My photo of the Brent Building — in great shape for 112! — from my last trip to Pensacola.

Judge Francis B. Carter, of Marianna, a former Florida supreme court judge, had just joined the law firm of Blount & Blount in 1907, which then became Blount, Blount & Carter. And, yes, their office was located in the Blount Building, which was right next door to the Brent Building.

Emmett (L) and Paul Carter. Roommates, long-time friends. Paul was (supposedly) related to Judge Francis B. Carter of Marianna. Source: FSU archive.

Everyone at the luncheon obviously knew Judge Carter; but what’s really interesting is that I believe he was related distantly to Emmett’s best friend, Paul Hayne Carter.

Emmett, who had just moved to Pensacola to re-start his law practice, was temporarily sharing office space in the Kehoe-Smithwick law practice.

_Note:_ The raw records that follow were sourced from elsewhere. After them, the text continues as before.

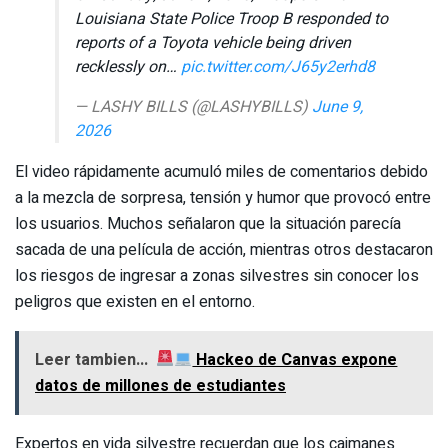
Louisiana State Police Troop B responded to
reports of a Toyota vehicle being driven
recklessly on…
pic.twitter.com/J65y2erhd8
— LASHY BILLS (@LASHYBILLS)
June 9,
2026
El video rápidamente acumuló miles de comentarios debido
a la mezcla de sorpresa, tensión y humor que provocó entre
los usuarios. Muchos señalaron que la situación parecía
sacada de una película de acción, mientras otros destacaron
los riesgos de ingresar a zonas silvestres sin conocer los
peligros que existen en el entorno.
Leer tambien...
Hackeo de Canvas expone
datos de millones de estudiantes
Expertos en vida silvestre recuerdan que los caimanes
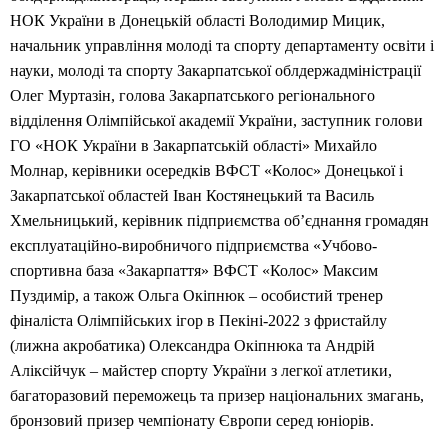
НОК України в Донецькій області Володимир Мицик,
начальник управління молоді та спорту департаменту освіти і
науки, молоді та спорту Закарпатської облдержадміністрації
Олег Муртазін, голова Закарпатського регіонального
відділення Олімпійської академії України, заступник голови
ГО «НОК України в Закарпатській області» Михайло
Молнар, керівники осередків ВФСТ «Колос» Донецької і
Закарпатської областей Іван Костянецький та Василь
Хмельницький, керівник підприємства об’єднання громадян
експлуатаційно-виробничого підприємства «Учбово-
спортивна база «Закарпаття» ВФСТ «Колос» Максим
Пуздимір, а також Ольга Окіпнюк – особистий тренер
фіналіста Олімпійських ігор в Пекіні-2022 з фристайлу
(лижна акробатика) Олександра Окіпнюка та Андрій
Аліксійчук – майстер спорту України з легкої атлетики,
багаторазовий переможець та призер національних змагань,
бронзовий призер чемпіонату Європи серед юніорів.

Recall six months earlier, Emmett returned home from the failed law partnership with Nicholas Van Sant. And then, there was the rumor that Emmett enjoyed his liquor a bit too much, which might have had something to do with his sudden, but not openly discussed return to Florida without professional prospects. Emmett relocated to Pensacola because he’d be able to heal his wounded pride away from the reproving looks of family and friends in Marianna.

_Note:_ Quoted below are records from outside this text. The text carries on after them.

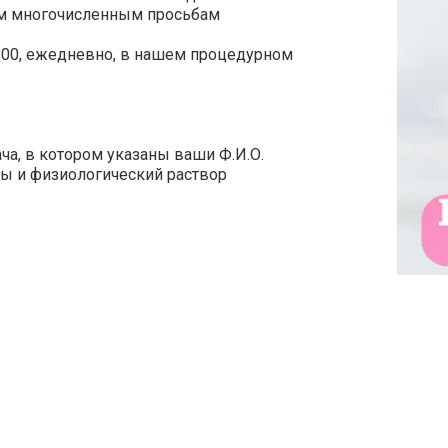
им многочисленным просьбам
:00, ежедневно, в нашем процедурном
ача, в котором указаны ваши Ф.И.О.
ты и физиологический раствор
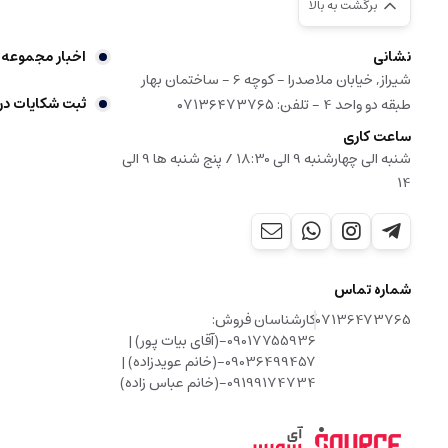
برگشت به بالا
نشانی
اخبار مجموعه
شیراز, خیابان ملاصدرا - کوچه 6 - ساختمان بهار
ثبت شکایات در
طبقه دو واحد 4 - تلفن: ۰۷۱۳۶۴۷۳۷۶۵
ساعت کاری
شنبه الی چهارشنبه 9 الی 18:30 / پنج شنبه ها 9 الی
14
شماره تماس
07136473765
کارشناسان فروش:
09017755936-(آقای بیات پور) |
09036499457-(خانم عویدزاده) |
09199174734-(خانم عباس زاده)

Emmett’s appointment as acting U.S. District Attorney in February becomes permanent in September. Source: PEN, September 7, 1907.

Emmett was the most obscure member of this luncheon party, but things were looking up for him. On February 1, 1907, Emmett was named acting assistant district attorney for the Northern District of Florida (it would become official in September, 1907). There were several local Pensacola attorneys up for the post because it was prominent and paid $1,500 a year — approximately $39,186 in 2017 dollars. Emmett didn’t get this appointment on his own; and in fact, had told the media he hadn’t even pursued it.

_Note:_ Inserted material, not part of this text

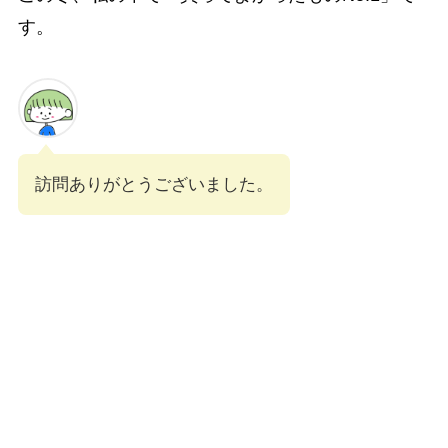
す。
訪問ありがとうございました。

It is important to note that at least three of the men attending this luncheon helped persuade Department of Justice officials to select Emmett over the other, more experienced Pensacola lawyers. Given the right guidance and opportunities, Emmett would become a man of consequence in his own right.

Emmett himself may not have realized it, but it appears that he was being looked over, scrutinized for his usefulness in Florida politics by party leaders. It was too soon for anyone to get the idea that Emmett would be ideal material to shape into a future U.S. Congressional candidate, but this is when it started.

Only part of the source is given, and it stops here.